Creditors Using Complicated Algorithms Must Explain Credit Denials

Creditors must give consumers an explanation when denying credit—they can’t just blame a computer algorithm.

By , Attorney

The Equal Credit Opportunity Act (ECOA) (15 U.S.C. § 1691 and following) is one of the primary federal laws prohibiting credit discrimination. The ECOA prohibits creditors from refusing to grant credit because of race or color, national origin, sex, marital status, religion, age, public assistance status, or because the applicant has in good faith exercised any right under certain consumer protection laws.

Under the ECOA, a creditor must give you a notice if it denies you credit or takes another adverse action against you. The notice must give specific and accurate reasons for the adverse action. (An "adverse action" includes denying a credit application, terminating an existing credit account, making unfavorable changes to an existing account's terms, and refusing to increase a credit limit.)

For years, creditors and lenders have used data harvesting (collecting information from browsers, websites, stores, and more) and computational methods when making lending decisions. And for the most part, creditors that used this technique have been able to provide rationales for their credit decisions. But now, some creditors use so-called "black-box" algorithms when making credit decisions. These systems incorporate complicated machine learning and artificial intelligence, so it's difficult, if not impossible, for the creditor to identify the exact reasons the computer system denies an applicant for credit. Sometimes, the reasoning for accepting or denying a loan is not only unknown to the system's users but also to the system's developers.
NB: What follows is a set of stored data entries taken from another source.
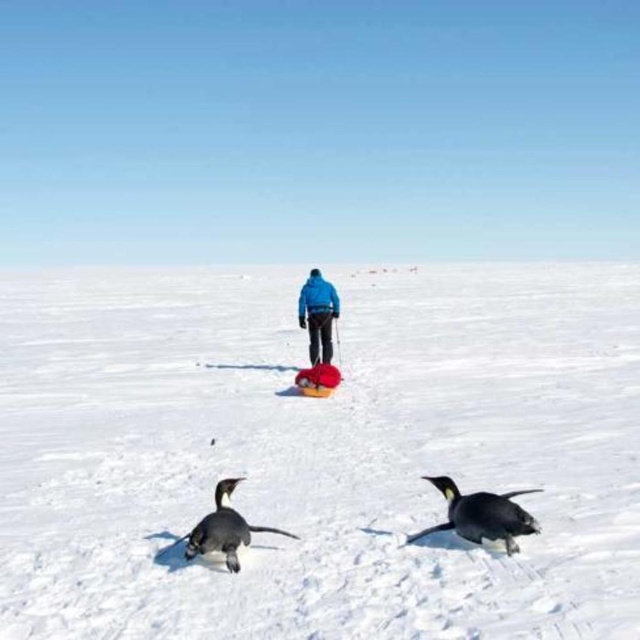 Measure the distance from white fluffy snow at center to blue fabric jacket at center.

white fluffy snow at center is 8.12 meters away from blue fabric jacket at center.

The height and width of the screenshot is (640, 640). I want to click on white fluffy snow at center, so click(317, 452).

Measure the distance between white fluffy snow at center and camera.

white fluffy snow at center is 4.04 meters from camera.

Find the location of `white fluffy snow at center`. white fluffy snow at center is located at coordinates (317, 452).

Is black glossy penguin at lower left to the right of blue fabric jacket at center from the viewer's perspective?

Incorrect, black glossy penguin at lower left is not on the right side of blue fabric jacket at center.

Is black glossy penguin at lower left wider than blue fabric jacket at center?

Incorrect, black glossy penguin at lower left's width does not surpass blue fabric jacket at center's.

Between point (236, 554) and point (314, 339), which one is positioned behind?

Point (314, 339)

Find the location of `black glossy penguin at lower left`. black glossy penguin at lower left is located at coordinates (224, 529).

Based on the photo, can you confirm if white fluffy snow at center is positioned below black matte penguin at lower right?

No.

Does white fluffy snow at center lie behind black matte penguin at lower right?

No, it is in front of black matte penguin at lower right.

Who is more forward, (492, 609) or (531, 515)?

Point (492, 609)

Locate an element on the screen. The image size is (640, 640). white fluffy snow at center is located at coordinates 317,452. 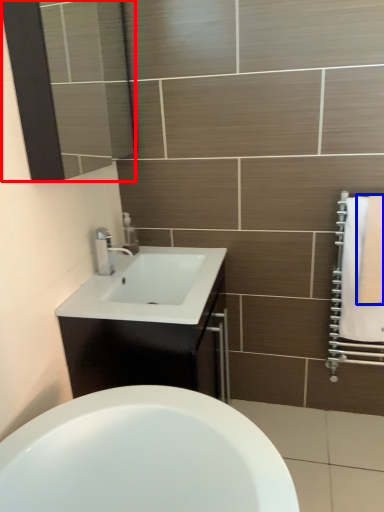 Question: Which object appears farthest to the camera in this image, mirror (highlighted by a red box) or bath towel (highlighted by a blue box)?

Choices:
 (A) mirror
 (B) bath towel

Answer: (B) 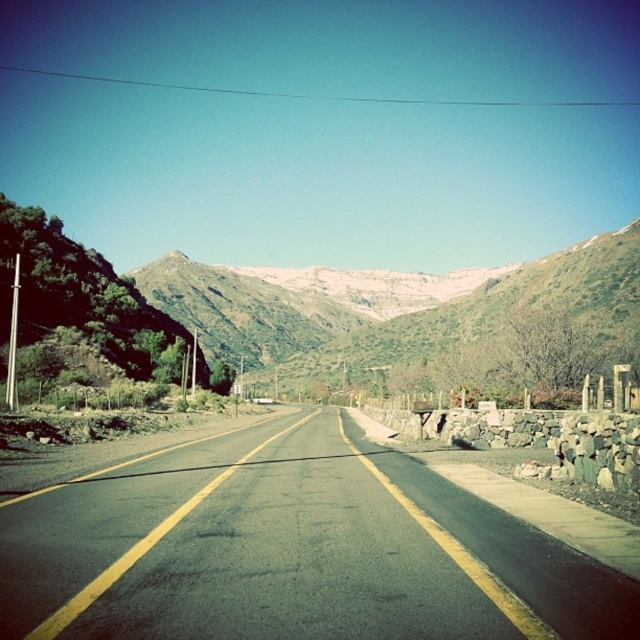 Question: Can you confirm if asphalt road at center is positioned to the left of green grassy mountain at center?

Choices:
 (A) no
 (B) yes

Answer: (B)

Question: Which object is closer to the camera taking this photo?

Choices:
 (A) green grassy mountain at center
 (B) smooth stone wall at right
 (C) asphalt road at center

Answer: (C)

Question: Which point appears farthest from the camera in this image?

Choices:
 (A) (460, 339)
 (B) (536, 512)

Answer: (A)

Question: Which point is closer to the camera?

Choices:
 (A) (595, 250)
 (B) (488, 476)
 (C) (547, 620)

Answer: (C)

Question: Does asphalt road at center appear under green grassy mountain at center?

Choices:
 (A) no
 (B) yes

Answer: (B)

Question: Does asphalt road at center appear over smooth stone wall at right?

Choices:
 (A) yes
 (B) no

Answer: (A) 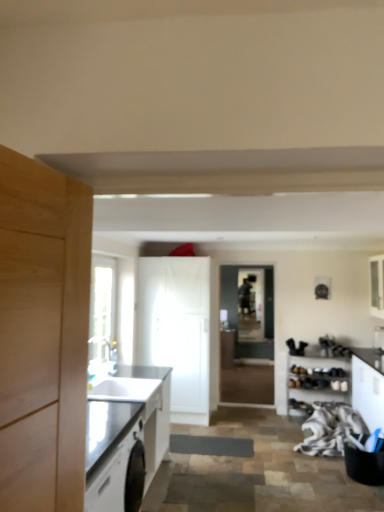 This screenshot has width=384, height=512. What do you see at coordinates (376, 285) in the screenshot? I see `white glossy cabinet at upper right, the 5th cabinetry when ordered from left to right` at bounding box center [376, 285].

The image size is (384, 512). What do you see at coordinates (125, 435) in the screenshot? I see `matte black countertop at left, acting as the 5th cabinetry starting from the right` at bounding box center [125, 435].

You are a GUI agent. You are given a task and a screenshot of the screen. Output one action in this format:
    pyautogui.click(x=<x>, y=<y>)
    Task: Click on the white textured fabric at lower right
    This screenshot has height=512, width=384.
    Given the screenshot: What is the action you would take?
    pyautogui.click(x=330, y=429)

Find the location of a particular element. The width and height of the screenshot is (384, 512). transparent glass door at center is located at coordinates pos(247,341).

Describe the element at coordinates (176, 329) in the screenshot. I see `white glossy cabinet at center, positioned as the fourth cabinetry in right-to-left order` at that location.

Locate an element on the screen. white glossy cabinet at center, positioned as the fourth cabinetry in right-to-left order is located at coordinates click(x=176, y=329).

You are a GUI agent. You are given a task and a screenshot of the screen. Output one action in this format:
    pyautogui.click(x=<x>, y=<y>)
    Task: Click on the white matte shoe rack at lower right, the 3th cabinetry in the right-to-left sequence
    
    Given the screenshot: What is the action you would take?
    pyautogui.click(x=326, y=374)

Is white glossy cabinet at right, placed as the fourth cabinetry when sorted from left to right, smaller than white glossy cabinet at center, positioned as the fourth cabinetry in right-to-left order?

Correct, white glossy cabinet at right, placed as the fourth cabinetry when sorted from left to right, occupies less space than white glossy cabinet at center, positioned as the fourth cabinetry in right-to-left order.

Between white glossy cabinet at right, placed as the fourth cabinetry when sorted from left to right, and white glossy cabinet at center, the second cabinetry in the left-to-right sequence, which one appears on the left side from the viewer's perspective?

white glossy cabinet at center, the second cabinetry in the left-to-right sequence, is more to the left.

Could you tell me if white glossy cabinet at right, the 2th cabinetry when ordered from right to left, is facing white glossy cabinet at center, positioned as the fourth cabinetry in right-to-left order?

Yes, white glossy cabinet at right, the 2th cabinetry when ordered from right to left, is turned towards white glossy cabinet at center, positioned as the fourth cabinetry in right-to-left order.

From the image's perspective, relative to white glossy cabinet at center, positioned as the fourth cabinetry in right-to-left order, is transparent glass door at center above or below?

transparent glass door at center is below white glossy cabinet at center, positioned as the fourth cabinetry in right-to-left order.

Considering the sizes of objects transparent glass door at center and white glossy cabinet at center, positioned as the fourth cabinetry in right-to-left order, in the image provided, who is taller, transparent glass door at center or white glossy cabinet at center, positioned as the fourth cabinetry in right-to-left order,?

white glossy cabinet at center, positioned as the fourth cabinetry in right-to-left order.

Based on the photo, which object is more forward, transparent glass door at center or white glossy cabinet at center, the second cabinetry in the left-to-right sequence?

white glossy cabinet at center, the second cabinetry in the left-to-right sequence.

Is point (268, 295) less distant than point (374, 282)?

No, (268, 295) is behind (374, 282).

Is the depth of transparent glass door at center less than that of white glossy cabinet at upper right, the 5th cabinetry when ordered from left to right?

No, it is not.

Consider the image. How distant is transparent glass door at center from white glossy cabinet at upper right, the 5th cabinetry when ordered from left to right?

The distance of transparent glass door at center from white glossy cabinet at upper right, the 5th cabinetry when ordered from left to right, is 1.66 meters.

From the image's perspective, between transparent glass door at center and white glossy cabinet at upper right, the 1th cabinetry viewed from the right, which one is located above?

white glossy cabinet at upper right, the 1th cabinetry viewed from the right, appears higher in the image.

Looking at their sizes, would you say matte black countertop at left, acting as the 5th cabinetry starting from the right, is wider or thinner than transparent glass window screen at center?

matte black countertop at left, acting as the 5th cabinetry starting from the right, is wider than transparent glass window screen at center.

Is matte black countertop at left, acting as the 5th cabinetry starting from the right, at the right side of transparent glass window screen at center?

No, matte black countertop at left, acting as the 5th cabinetry starting from the right, is not to the right of transparent glass window screen at center.

From a real-world perspective, does matte black countertop at left, positioned as the 1th cabinetry in left-to-right order, sit lower than transparent glass window screen at center?

Yes.

Looking at this image, which point is more distant from viewer, (x=371, y=276) or (x=334, y=442)?

Positioned behind is point (x=371, y=276).

Which of these two, white glossy cabinet at upper right, the 5th cabinetry when ordered from left to right, or white textured fabric at lower right, stands taller?

Standing taller between the two is white glossy cabinet at upper right, the 5th cabinetry when ordered from left to right.

Can you confirm if white glossy cabinet at upper right, the 1th cabinetry viewed from the right, is bigger than white textured fabric at lower right?

Incorrect, white glossy cabinet at upper right, the 1th cabinetry viewed from the right, is not larger than white textured fabric at lower right.

From a real-world perspective, which object rests below the other?

white textured fabric at lower right is physically lower.

Is matte black countertop at left, acting as the 5th cabinetry starting from the right, to the right of white glossy cabinet at right, placed as the fourth cabinetry when sorted from left to right, from the viewer's perspective?

Incorrect, matte black countertop at left, acting as the 5th cabinetry starting from the right, is not on the right side of white glossy cabinet at right, placed as the fourth cabinetry when sorted from left to right.

Is matte black countertop at left, acting as the 5th cabinetry starting from the right, thinner than white glossy cabinet at right, placed as the fourth cabinetry when sorted from left to right?

Incorrect, the width of matte black countertop at left, acting as the 5th cabinetry starting from the right, is not less than that of white glossy cabinet at right, placed as the fourth cabinetry when sorted from left to right.

Image resolution: width=384 pixels, height=512 pixels. Identify the location of the 1st cabinetry located above the white glossy cabinet at right, placed as the fourth cabinetry when sorted from left to right (from a real-world perspective). (125, 435).

Can you tell me how much matte black countertop at left, acting as the 5th cabinetry starting from the right, and white glossy cabinet at right, the 2th cabinetry when ordered from right to left, differ in facing direction?

matte black countertop at left, acting as the 5th cabinetry starting from the right, and white glossy cabinet at right, the 2th cabinetry when ordered from right to left, are facing 179 degrees away from each other.

Does white glossy cabinet at center, the second cabinetry in the left-to-right sequence, come behind clear glass window at upper left?

Yes, it is behind clear glass window at upper left.

From the picture: From the image's perspective, which is below, white glossy cabinet at center, positioned as the fourth cabinetry in right-to-left order, or clear glass window at upper left?

white glossy cabinet at center, positioned as the fourth cabinetry in right-to-left order.

Can you confirm if white glossy cabinet at center, positioned as the fourth cabinetry in right-to-left order, is thinner than clear glass window at upper left?

Incorrect, the width of white glossy cabinet at center, positioned as the fourth cabinetry in right-to-left order, is not less than that of clear glass window at upper left.

Is white glossy cabinet at center, the second cabinetry in the left-to-right sequence, in contact with clear glass window at upper left?

white glossy cabinet at center, the second cabinetry in the left-to-right sequence, and clear glass window at upper left are clearly separated.

This screenshot has height=512, width=384. I want to click on cabinetry that is the 2nd one when counting forward from the white glossy cabinet at center, the second cabinetry in the left-to-right sequence, so [368, 393].

In the image, there is a white glossy cabinet at center, the second cabinetry in the left-to-right sequence. Identify the location of glass door below it (from a real-world perspective). (247, 341).

When comparing their distances from white glossy cabinet at right, placed as the fourth cabinetry when sorted from left to right, does clear glass window at upper left or matte black countertop at left, positioned as the 1th cabinetry in left-to-right order, seem further?

clear glass window at upper left.

Considering their positions, is white matte shoe rack at lower right, the 3th cabinetry in the right-to-left sequence, positioned further to transparent glass door at center than clear glass window at upper left?

clear glass window at upper left.

Based on their spatial positions, is white matte shoe rack at lower right, the 3th cabinetry in the right-to-left sequence, or transparent glass window screen at center closer to white glossy cabinet at center, the second cabinetry in the left-to-right sequence?

Among the two, transparent glass window screen at center is located nearer to white glossy cabinet at center, the second cabinetry in the left-to-right sequence.

From the image, which object appears to be nearer to clear glass window at upper left, transparent glass window screen at center or white textured fabric at lower right?

The object closer to clear glass window at upper left is transparent glass window screen at center.

Based on the photo, considering their positions, is white glossy cabinet at center, positioned as the fourth cabinetry in right-to-left order, positioned closer to white textured fabric at lower right than clear glass window at upper left?

white glossy cabinet at center, positioned as the fourth cabinetry in right-to-left order, is closer to white textured fabric at lower right.

Considering their positions, is transparent glass window screen at center positioned further to matte black countertop at left, positioned as the 1th cabinetry in left-to-right order, than white glossy cabinet at center, positioned as the fourth cabinetry in right-to-left order?

Based on the image, transparent glass window screen at center appears to be further to matte black countertop at left, positioned as the 1th cabinetry in left-to-right order.

From the image, which object appears to be nearer to clear glass window at upper left, transparent glass window screen at center or matte black countertop at left, acting as the 5th cabinetry starting from the right?

matte black countertop at left, acting as the 5th cabinetry starting from the right.

Looking at the image, which one is located closer to white textured fabric at lower right, white glossy cabinet at upper right, the 5th cabinetry when ordered from left to right, or transparent glass door at center?

transparent glass door at center is closer to white textured fabric at lower right.

At what (x,y) coordinates should I click in order to perform the action: click on glass door situated between clear glass window at upper left and white glossy cabinet at upper right, the 5th cabinetry when ordered from left to right, from left to right. Please return your answer as a coordinate pair (x, y). The height and width of the screenshot is (512, 384). Looking at the image, I should click on (247, 341).

This screenshot has width=384, height=512. I want to click on material between white glossy cabinet at right, placed as the fourth cabinetry when sorted from left to right, and white matte shoe rack at lower right, which appears as the 3th cabinetry when viewed from the left, in the front-back direction, so click(x=330, y=429).

Image resolution: width=384 pixels, height=512 pixels. I want to click on glass door between white glossy cabinet at center, positioned as the fourth cabinetry in right-to-left order, and white matte shoe rack at lower right, the 3th cabinetry in the right-to-left sequence, from left to right, so click(x=247, y=341).

At what (x,y) coordinates should I click in order to perform the action: click on glass door between matte black countertop at left, acting as the 5th cabinetry starting from the right, and transparent glass window screen at center, along the z-axis. Please return your answer as a coordinate pair (x, y). Image resolution: width=384 pixels, height=512 pixels. Looking at the image, I should click on (247, 341). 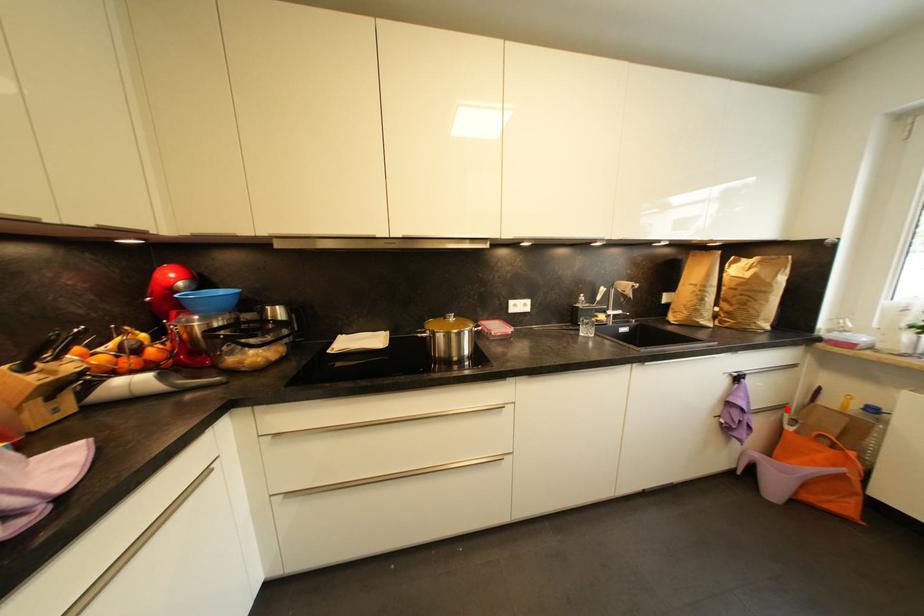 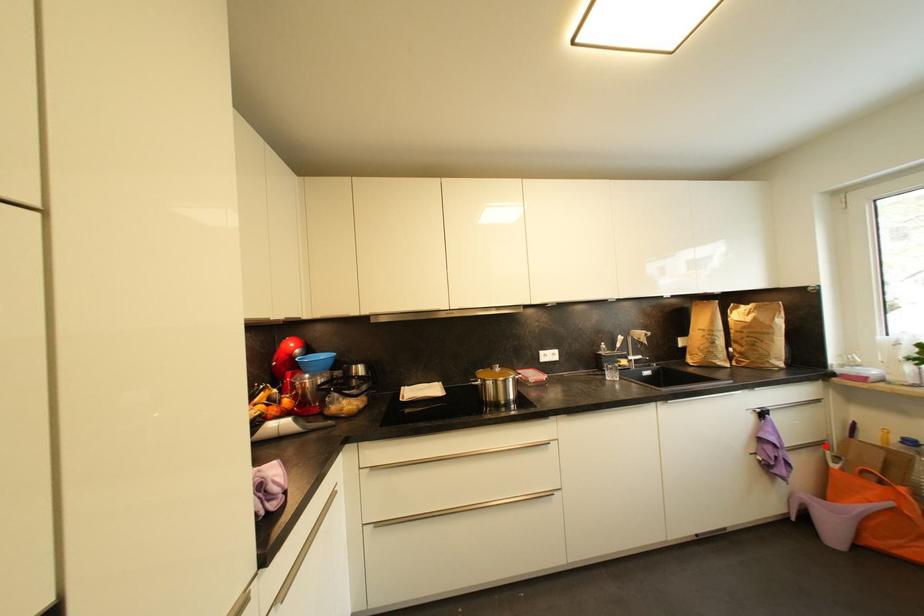 I am providing you with two images of the same scene from different viewpoints. A red point is marked on the first image and another point is marked on the second image. Is the marked point in image1 the same physical position as the marked point in image2?

Yes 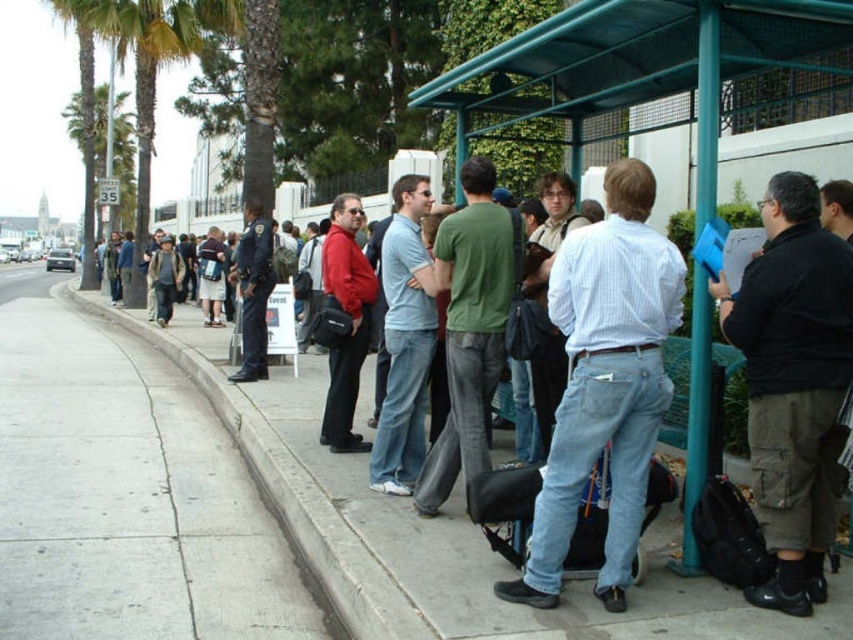 Question: Among these points, which one is farthest from the camera?

Choices:
 (A) (254, 243)
 (B) (349, 352)

Answer: (A)

Question: Which object appears closest to the camera in this image?

Choices:
 (A) green metal bus stop at center
 (B) light blue denim jeans at center
 (C) denim jacket at left
 (D) matte black backpack at center

Answer: (D)

Question: Does light blue denim jeans at center have a greater width compared to matte red jacket at center?

Choices:
 (A) no
 (B) yes

Answer: (B)

Question: Does light blue denim jeans at center appear under denim jacket at left?

Choices:
 (A) no
 (B) yes

Answer: (B)

Question: In this image, where is green metal bus stop at center located relative to dark blue uniform at center?

Choices:
 (A) left
 (B) right

Answer: (B)

Question: Which of the following is the farthest from the observer?

Choices:
 (A) denim jeans at center
 (B) denim jacket at left
 (C) matte black backpack at center
 (D) black cotton shirt at right

Answer: (B)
Nevertheless, the Consumer Financial Protection Bureau (CFPB) recently confirmed that the ECOA requires creditors to provide detailed adverse action notices. This requirement applies whether the creditor uses a sophisticated algorithm or more conventional ways to evaluate an application. So, creditors and lenders can't just claim an algorithm made the decision or say that the method used to assess an application is too complex or difficult to understand. It must disclose the specific principal reasons for denying credit or taking another adverse action.